062804tricycle_dl.jpgBOONE – After a knee and hip replacement, avid cyclist Al Alschuler can no longer extend his leg far enough to peddle his bicycle. But that’s not stopping the Appalachian State University professor from leaving July 1 on a 1,000-mile journey up the East coast from North Carolina to Massachusetts.

As he marks his 65th birthday, Alschuler is riding north to a family reunion—and he’s doing it on the only kind of cycle his body can handle: a hand-powered tricycle. He has been training since early winter and has 18-inch biceps to prove it.

” To get ready, I lifted weights all winter and then began riding as soon as the snow melted,” he said.

Alschuler knows the trip will present him with what he calls the “Three H’s of Triking Hell”: heat, humidity and hills. Yet, he sees the journey as a way to transcend the difficulties of aging and to find graceful ways of accepting loss. Specifically, he wants to practice alternative, Zen-like treatments for pain and to determine cycling strategies for older people that enhance speed without overtiring.

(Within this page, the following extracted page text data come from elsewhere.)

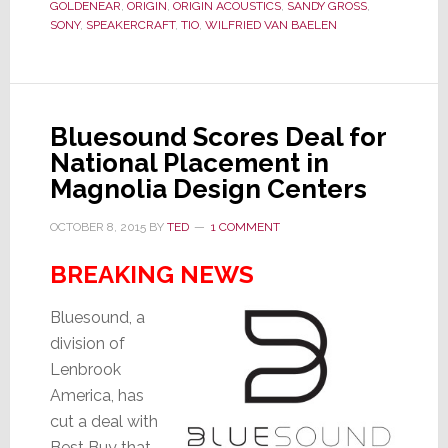
Stuff
GOLDENEAR
,
ORIGIN
,
ORIGIN ACOUSTICS
,
SANDY GROSS
,
SONY
,
SPEAKERCRAFT
,
TIO
,
WILFRIED VAN BAELEN
Bluesound Scores Deal for
National Placement in
Magnolia Design Centers
OCTOBER 8, 2015
BY
TED
1 COMMENT
BREAKING NEWS
Bluesound, a
division of
Lenbrook
America, has
cut a deal with
Best Buy that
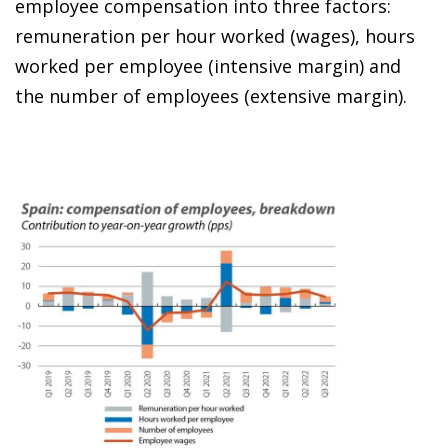
employee compensation into three factors:
remuneration per hour worked (wages), hours
worked per employee (intensive margin) and
the number of employees (extensive margin).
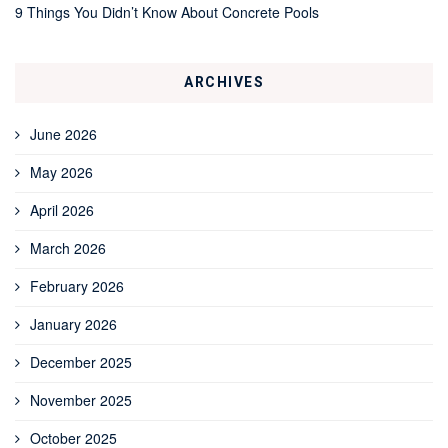
9 Things You Didn’t Know About Concrete Pools
ARCHIVES
June 2026
May 2026
April 2026
March 2026
February 2026
January 2026
December 2025
November 2025
October 2025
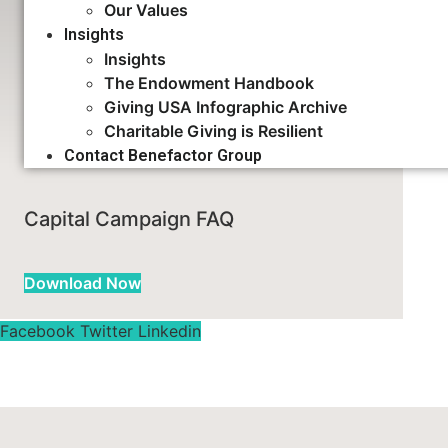
Our Values
Insights
Insights
Feasibility Study FAQ
The Endowment Handbook
Giving USA Infographic Archive
Charitable Giving is Resilient
Download Now
Contact Benefactor Group
Capital Campaign FAQ
Download Now
Facebook
Twitter
Linkedin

” All the problems of getting older are apparent in this trike. I hope that what I learn can be helpful to other people,” he said.

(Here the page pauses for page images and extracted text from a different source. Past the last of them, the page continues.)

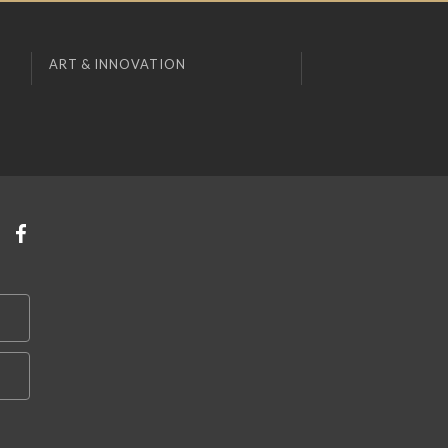
ART & INNOVATION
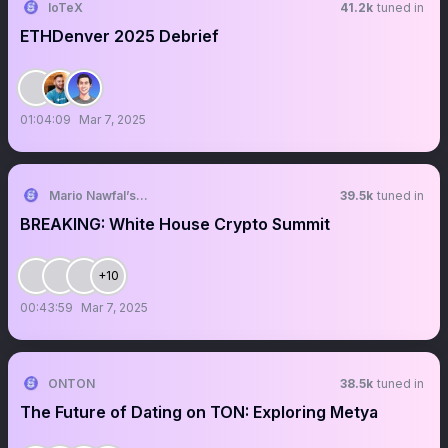
IoTeX
41.2k
tuned in
ETHDenver 2025 Debrief
01:04:09
Mar 7, 2025
Mario Nawfal’s Roundtable
39.5k
tuned in
BREAKING: White House Crypto Summit
+10
00:43:59
Mar 7, 2025
ONTON
38.5k
tuned in
The Future of Dating on TON: Exploring Metya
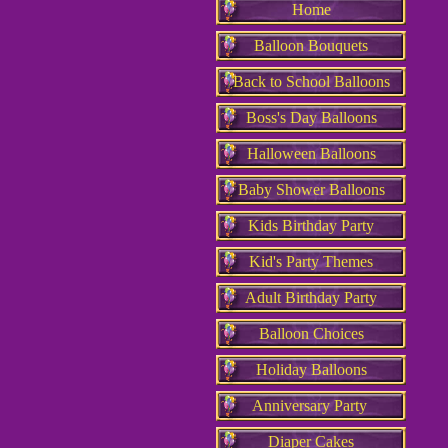
Home
Balloon Bouquets
Back to School Balloons
Boss's Day Balloons
Halloween Balloons
Baby Shower Balloons
Kids Birthday Party
Kid's Party Themes
Adult Birthday Party
Balloon Choices
Holiday Balloons
Anniversary Party
Diaper Cakes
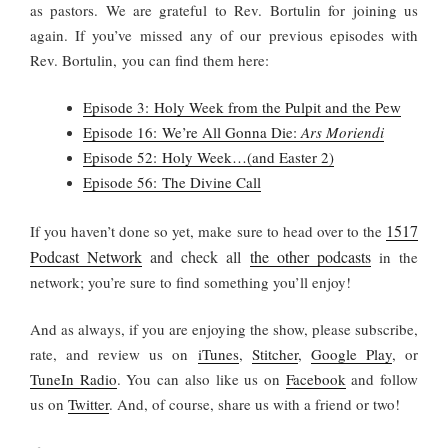
as pastors. We are grateful to Rev. Bortulin for joining us
again. If you’ve missed any of our previous episodes with
Rev. Bortulin, you can find them here:
Episode 3: Holy Week from the Pulpit and the Pew
Episode 16: We’re All Gonna Die:
Ars Moriendi
Episode 52: Holy Week…(and Easter 2)
Episode 56: The Divine Call
1517
If you haven’t done so yet, make sure to head over to the
Podcast Network
and check all
the other podcasts
in the
network; you’re sure to find something you’ll enjoy!
And as always, if you are enjoying the show, please subscribe,
rate, and review us on
iTunes
,
Stitcher
,
Google Play
, or
TuneIn Radio
. You can also like us on
Facebook
and follow
us on
Twitter
. And, of course, share us with a friend or two!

He has already started writing a book about the experience, tentatively titled “Trike Trek: Giving a Middle Finger to Old Age.”

In his writings, Alschuler opines of the journey, “It’s an opportunity to achieve a sense of humor in the midst of fatigue and pain in my body-sack, a challenge to earn humility from the humiliations of pooping out or getting ingloriously lost, an invitation to appreciate life’s ironies, contradictions and paradoxes when I want to quit.”

Alschuler estimates that the trip will take about three weeks.